Tom Smart, Deseret News
A disabled man makes his way to the homeless shelter as a major storm blows into Utah.

In one form or another, homeless people will always be among us. A variety of factors from unemployment to mental and physical illnesses will see to that. But if chronic homelessness were to disappear as a social condition, that would be a major step forward for communities along the Wasatch Front.

A lot of experts say that is an achievable condition. As news reports related this week, Utah officials say the number of chronic homeless people in Utah has dropped 72 percent since 2005, and 9 percent over the last year alone. A statewide goal of eliminating chronic, long-term homelessness by 2015 is within grasp.

That would not mean an end to the need for programs that assist the homeless, nor an end to the need for volunteers, generous donors or the basic humanity of caring for the plight of a neighbor. It would, however, signal that a coordinated effort among local governments and nonprofit agencies, started roughly seven years ago, is working.

First, it is important to understand the definition of chronic homelessness.
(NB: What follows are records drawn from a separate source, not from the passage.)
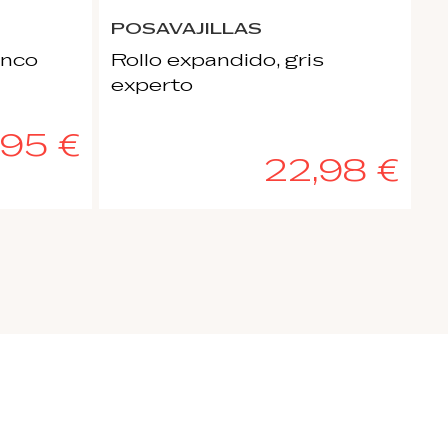
POSAVAJILLAS
P
anco
Rollo expandido, gris
R
experto
E
,95 €
22,98 €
The federal Department of Housing and Urban Development defines it as someone who has been continuously homeless for more than one year. Advocates say a lot of people spend 300 or more days a year without a permanent shelter but don't technically qualify for the extensive services available to the chronic homeless. In fact, figures show that the total number of homeless in Utah is on the upswing, rising by 13 percent over the past year. That is perhaps to be expected in a state where the population is growing and where, as in the rest of the nation, economic growth has been slow.

But the initiative to end chronic homelessness, even under the current definition, shows that help is available and the community will not allow people to linger in a state of despair indefinitely.

In Utah, the chronically homeless qualify for permanent housing in a situation in which they have access to the services they need, whether this involves care for illnesses of a physical or mental nature, help to get off drugs or job training. This has allowed people who had wandered the streets for years to regain a sense of self-respect as they get their lives in order. About a quarter of the people in such housing now have part-time jobs.

These programs make far more sense than having the same core group of long-term homeless people using temporary shelters again and again with little chance of getting the help they need. It frees up those shelters for people who may need them temporarily while getting their lives in order.

We contrast this with the recent case in Columbus, Ga., of a homeless man who threw a brick through the glass door of a courthouse just so he could be arrested and experience the relative comfort of a jail bed. The story is reminiscent of the famous O. Henry story, "The cop and the anthem."

Homelessness comes in many forms and has many root causes. Above all, however, it is a condition affecting real flesh-and-blood people; neighbors who need a chance to once again make it on their own. Utah's concerted efforts are commendable and should continue.